Il y eut un feu de joie multicolore d'allumer juste avant les vacances, mais personnes ne revendiqua cette frasque.
Finalement, les élèves embarquèrent sur la jonque de l'école en direction de Niigata. Les premières années passèrent le trajet à discuter de leur divers projets de vacances. L'IMAI passa bien à un moment, mais elle repartit assez vite quand Takeshi se fit botter hors du salon par son petit frère. À un moment, quelqu'un demanda qui pouvait bien diriger le navire, mais personne ne fut capable de répondre, et une expédition dans les couloirs pour trouver la commanderie ne mena à rien.
Le bateau accosta en fin d'après-midi sur les quais magiques de Niigata. Ceux-ci étaient installés dans le cours de la rivière Agano, pas très loin d'un ancien sanctuaire shintoïste, qui était aussi l'entrée des quartiers sorcier et magique de la ville.
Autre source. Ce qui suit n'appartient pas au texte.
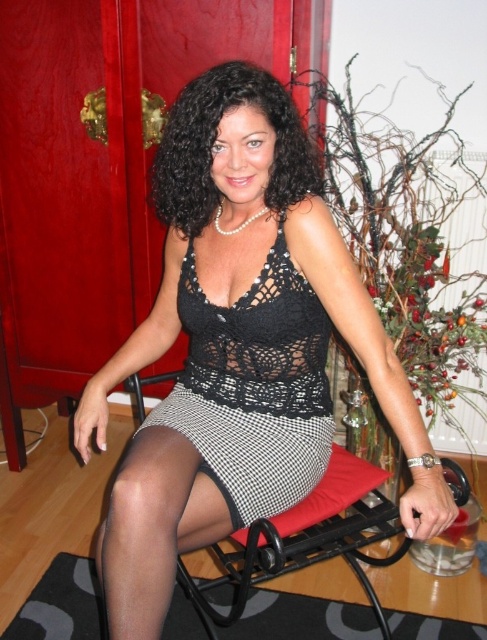 Question: Which point is closer to the camera?

Choices:
 (A) (198, 156)
 (B) (259, 337)
 (C) (268, 474)

Answer: (A)

Question: Which of the following is the farthest from the observer?

Choices:
 (A) black textured mat at lower left
 (B) black houndstooth skirt at center
 (C) black curly hair at center
 (D) black lace dress at center

Answer: (A)

Question: Is black lace top at center bigger than black textured mat at lower left?

Choices:
 (A) no
 (B) yes

Answer: (B)

Question: Which object is farther from the camera taking this photo?

Choices:
 (A) black lace dress at center
 (B) black curly hair at center

Answer: (A)

Question: Where is black curly hair at center located in relation to black houndstooth skirt at center in the image?

Choices:
 (A) below
 (B) above

Answer: (B)

Question: Is black lace top at center closer to the viewer compared to black houndstooth skirt at center?

Choices:
 (A) yes
 (B) no

Answer: (A) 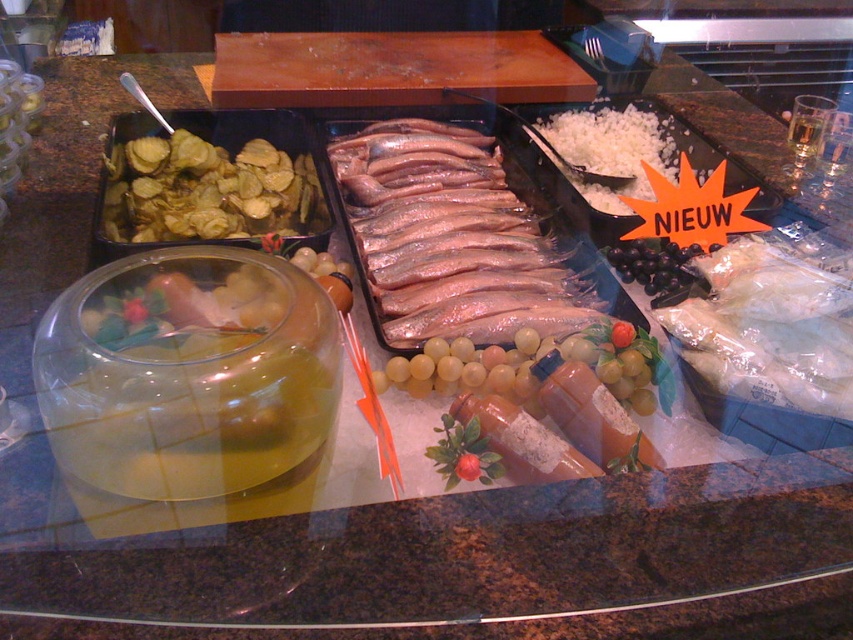 Which is behind, point (747, 305) or point (666, 298)?

The point (666, 298) is more distant.

Is point (764, 268) less distant than point (682, 248)?

That is True.

The image size is (853, 640). What are the coordinates of `white plastic bag at center right` in the screenshot? It's located at (769, 328).

Measure the distance from pinkish-silver fish at center to white crumbly cheese at upper right.

pinkish-silver fish at center is 10.04 inches from white crumbly cheese at upper right.

Based on the photo, who is lower down, pinkish-silver fish at center or white crumbly cheese at upper right?

pinkish-silver fish at center is below.

The width and height of the screenshot is (853, 640). Find the location of `pinkish-silver fish at center`. pinkish-silver fish at center is located at coordinates (448, 237).

The width and height of the screenshot is (853, 640). I want to click on pinkish-silver fish at center, so click(x=448, y=237).

Does white plastic bag at center right appear over green crispy chips at left?

No.

Which of these two, white plastic bag at center right or green crispy chips at left, stands taller?

With more height is green crispy chips at left.

You are a GUI agent. You are given a task and a screenshot of the screen. Output one action in this format:
    pyautogui.click(x=<x>, y=<y>)
    Task: Click on the white plastic bag at center right
    This screenshot has height=640, width=853.
    Given the screenshot: What is the action you would take?
    pyautogui.click(x=769, y=328)

Where is `white plastic bag at center right`? white plastic bag at center right is located at coordinates (769, 328). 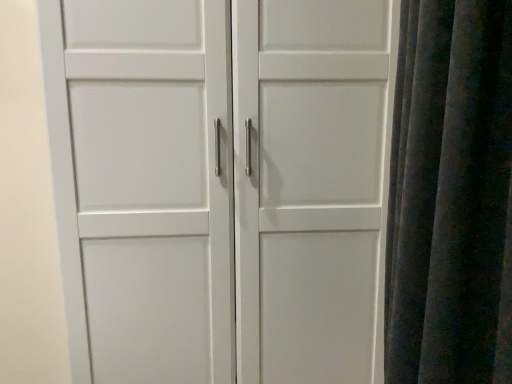 Locate an element on the screen. velvet dark gray shower curtain at right is located at coordinates (451, 196).

This screenshot has width=512, height=384. What do you see at coordinates (451, 196) in the screenshot?
I see `velvet dark gray shower curtain at right` at bounding box center [451, 196].

Find the location of a particular element. This screenshot has width=512, height=384. velvet dark gray shower curtain at right is located at coordinates (451, 196). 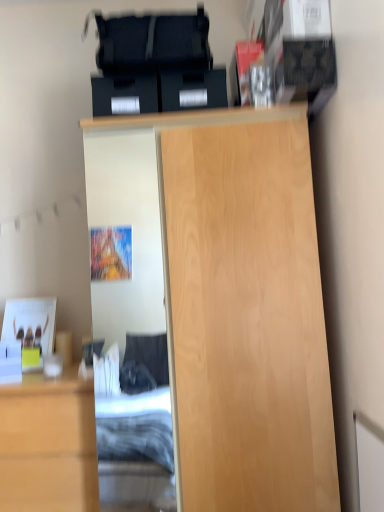 You are a GUI agent. You are given a task and a screenshot of the screen. Output one action in this format:
    pyautogui.click(x=<x>, y=<y>)
    Task: Click on the light wood cupboard at center
    
    Given the screenshot: What is the action you would take?
    pyautogui.click(x=243, y=309)

What do you see at coordinates (243, 309) in the screenshot? I see `light wood cupboard at center` at bounding box center [243, 309].

This screenshot has height=512, width=384. Describe the element at coordinates (48, 445) in the screenshot. I see `light wood cabinet at lower left` at that location.

The image size is (384, 512). I want to click on light wood cabinet at lower left, so click(48, 445).

At what (x,y) coordinates should I click in order to perform the action: click on light wood cupboard at center. Please return your answer as a coordinate pair (x, y). Image resolution: width=384 pixels, height=512 pixels. Looking at the image, I should click on (243, 309).

Is light wood cupboard at center to the left of light wood cabinet at lower left from the viewer's perspective?

Incorrect, light wood cupboard at center is not on the left side of light wood cabinet at lower left.

In the image, is light wood cupboard at center positioned in front of or behind light wood cabinet at lower left?

light wood cupboard at center is positioned closer to the viewer than light wood cabinet at lower left.

Which point is more distant from viewer, (241, 139) or (15, 421)?

The point (15, 421) is farther from the camera.

From the image's perspective, is light wood cupboard at center located beneath light wood cabinet at lower left?

Actually, light wood cupboard at center appears above light wood cabinet at lower left in the image.

From a real-world perspective, which is physically below, light wood cupboard at center or light wood cabinet at lower left?

light wood cabinet at lower left, from a real-world perspective.

Does light wood cupboard at center have a greater width compared to light wood cabinet at lower left?

Yes.

Looking at this image, considering the relative sizes of light wood cupboard at center and light wood cabinet at lower left in the image provided, is light wood cupboard at center taller than light wood cabinet at lower left?

Yes.

Which of these two, light wood cupboard at center or light wood cabinet at lower left, is bigger?

Bigger between the two is light wood cupboard at center.

Is light wood cabinet at lower left inside light wood cupboard at center?

No, light wood cabinet at lower left is located outside of light wood cupboard at center.

Are light wood cupboard at center and light wood cabinet at lower left beside each other?

light wood cupboard at center and light wood cabinet at lower left are clearly separated.

Is light wood cupboard at center turned away from light wood cabinet at lower left?

No, light wood cupboard at center's orientation is not away from light wood cabinet at lower left.

At what (x,y) coordinates should I click in order to perform the action: click on cabinetry beneath the light wood cupboard at center (from a real-world perspective). Please return your answer as a coordinate pair (x, y). This screenshot has height=512, width=384. Looking at the image, I should click on (48, 445).

Which object is positioned more to the right, light wood cabinet at lower left or light wood cupboard at center?

Positioned to the right is light wood cupboard at center.

Looking at this image, which object is closer to the camera, light wood cabinet at lower left or light wood cupboard at center?

Positioned in front is light wood cupboard at center.

Is point (77, 424) closer or farther from the camera than point (247, 320)?

Point (77, 424) is farther from the camera than point (247, 320).

From the image's perspective, which object appears higher, light wood cabinet at lower left or light wood cupboard at center?

light wood cupboard at center appears higher in the image.

From a real-world perspective, who is located higher, light wood cabinet at lower left or light wood cupboard at center?

light wood cupboard at center.

Considering the sizes of light wood cabinet at lower left and light wood cupboard at center in the image, is light wood cabinet at lower left wider or thinner than light wood cupboard at center?

Clearly, light wood cabinet at lower left has less width compared to light wood cupboard at center.

Is light wood cabinet at lower left shorter than light wood cupboard at center?

Indeed, light wood cabinet at lower left has a lesser height compared to light wood cupboard at center.

Based on their sizes in the image, would you say light wood cabinet at lower left is bigger or smaller than light wood cupboard at center?

light wood cabinet at lower left is smaller than light wood cupboard at center.

Could light wood cupboard at center be considered to be inside light wood cabinet at lower left?

No.

Are light wood cabinet at lower left and light wood cupboard at center far apart?

No, there isn't a large distance between light wood cabinet at lower left and light wood cupboard at center.

Is light wood cupboard at center at the back of light wood cabinet at lower left?

No.

How many degrees apart are the facing directions of light wood cabinet at lower left and light wood cupboard at center?

There is a 1.23-degree angle between the facing directions of light wood cabinet at lower left and light wood cupboard at center.

Measure the distance from light wood cabinet at lower left to light wood cupboard at center.

light wood cabinet at lower left and light wood cupboard at center are 63.51 centimeters apart from each other.

At what (x,y) coordinates should I click in order to perform the action: click on cupboard in front of the light wood cabinet at lower left. Please return your answer as a coordinate pair (x, y). The width and height of the screenshot is (384, 512). Looking at the image, I should click on (243, 309).

Identify the location of cabinetry that appears on the left of light wood cupboard at center. (48, 445).

I want to click on cabinetry below the light wood cupboard at center (from the image's perspective), so click(48, 445). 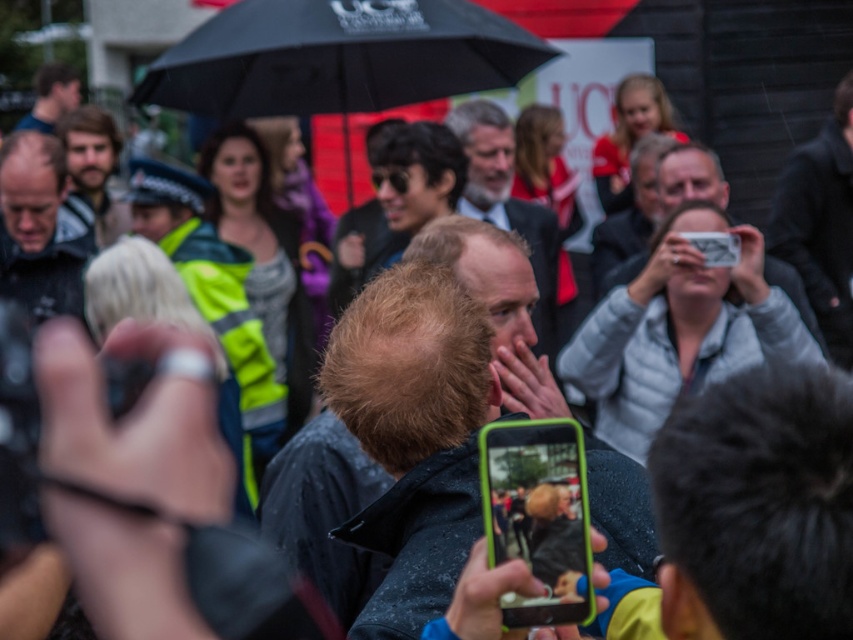 Who is positioned more to the left, black matte umbrella at center or smooth gray suit at center?

From the viewer's perspective, black matte umbrella at center appears more on the left side.

Describe the element at coordinates (338, 58) in the screenshot. This screenshot has width=853, height=640. I see `black matte umbrella at center` at that location.

Where is `black matte umbrella at center`? black matte umbrella at center is located at coordinates (x=338, y=58).

Does point (386, 259) lie behind point (795, 300)?

Yes, it is behind point (795, 300).

Which of these two, sunglasses at center or gray fabric jacket at upper center, stands shorter?

gray fabric jacket at upper center

Where is `sunglasses at center`? sunglasses at center is located at coordinates (397, 202).

What are the coordinates of `sunglasses at center` in the screenshot? It's located at (397, 202).

In the scene shown: Is matte black phone at center closer to the viewer compared to black matte umbrella at center?

That is True.

This screenshot has width=853, height=640. I want to click on matte black phone at center, so click(x=415, y=435). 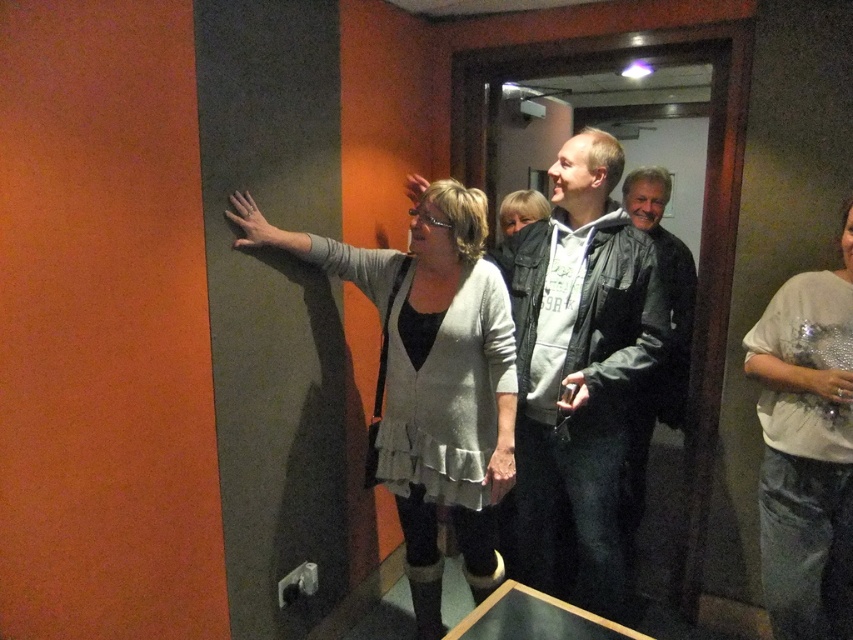 Is gray hoodie at center bigger than sparkly silver top at right?

Yes.

Which is more to the right, gray hoodie at center or sparkly silver top at right?

sparkly silver top at right

Who is more forward, (572, 420) or (820, 602)?

Point (820, 602) is in front.

The image size is (853, 640). What are the coordinates of `gray hoodie at center` in the screenshot? It's located at (579, 378).

Between gray hoodie at center and light gray textured sweater at center, which one has less height?

Standing shorter between the two is light gray textured sweater at center.

How far apart are gray hoodie at center and light gray textured sweater at center?

A distance of 12.88 inches exists between gray hoodie at center and light gray textured sweater at center.

Is point (532, 236) positioned before point (439, 477)?

No, (532, 236) is further to viewer.

At what (x,y) coordinates should I click in order to perform the action: click on gray hoodie at center. Please return your answer as a coordinate pair (x, y). Looking at the image, I should click on (579, 378).

Is light gray textured sweater at center above sparkly silver top at right?

Indeed, light gray textured sweater at center is positioned over sparkly silver top at right.

Locate an element on the screen. The image size is (853, 640). light gray textured sweater at center is located at coordinates (431, 378). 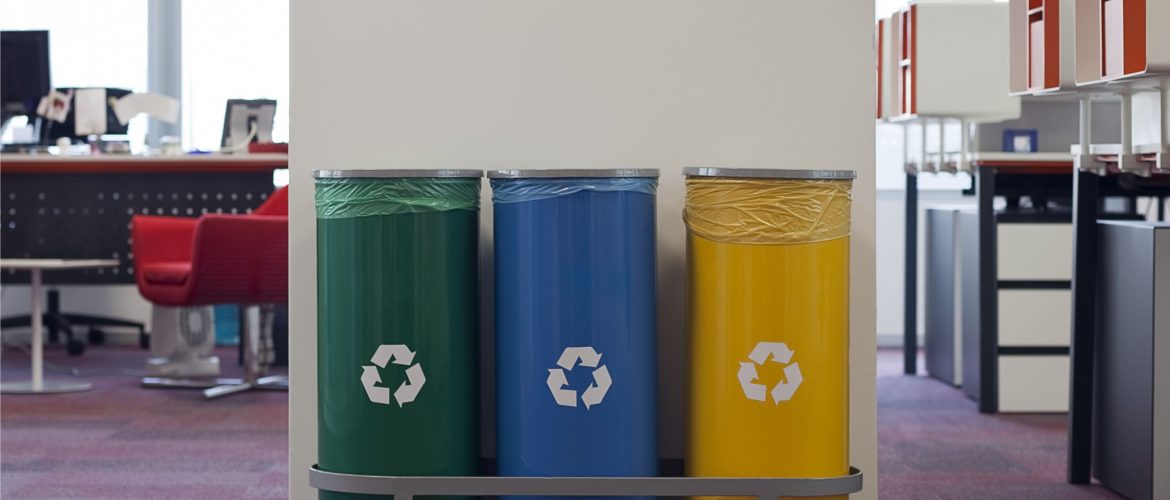 What are the coordinates of `red chair` in the screenshot? It's located at (220, 262). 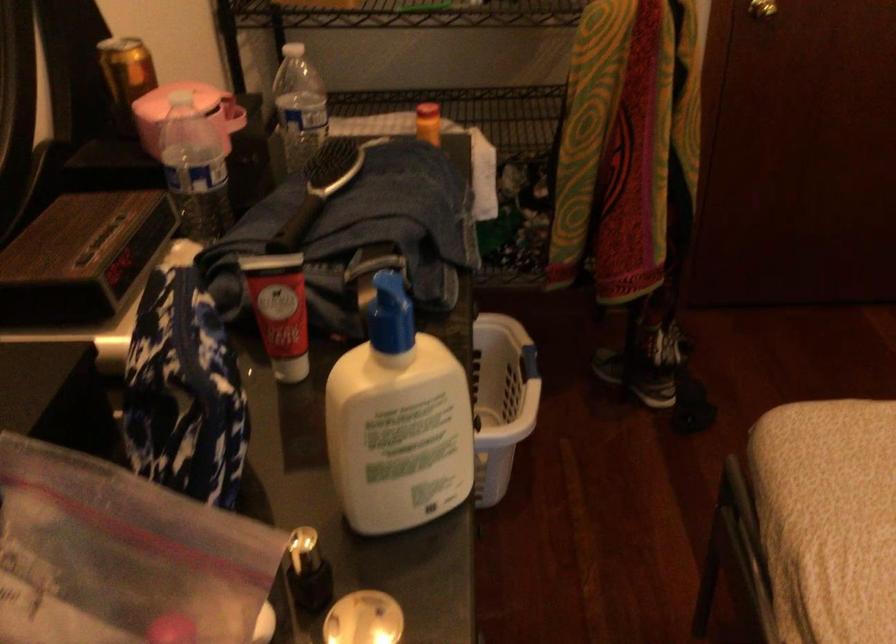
Un grand nombre de familles attendaient là, regroupaient à différent point du quai. On pouvait identifier les différentes alliances entre celles-ci par leur proximité, les familles et les clans indécis se trouvant entre. Lorsque les enfants descendirent du bateau, ils se dirigèrent donc vers leur parents, les groupes d'amis se séparant parfois après une étreinte ou un salut pour se diriger vers leur parents. Quelques murmures se faisaient parfois entendre derrière le brouhaha des retrouvailles quand des amitiés incongrus par rapport aux histoires des familles se faisaient voir.
Mais ce ne fut rien par rapport à l'arrivée des première année. Voir débarquer les héritiers ou cadets de huit des plus grandes familles du pays accompagnés d'enfants de plusieurs autres lignées connues fit l'effet d'une petite bombe. Les quelques journalistes dont les enfants étaient encore à Mahoutokoro se dépêchèrent d'en prendre notes, voir pour certain, de prendre quelques photographies.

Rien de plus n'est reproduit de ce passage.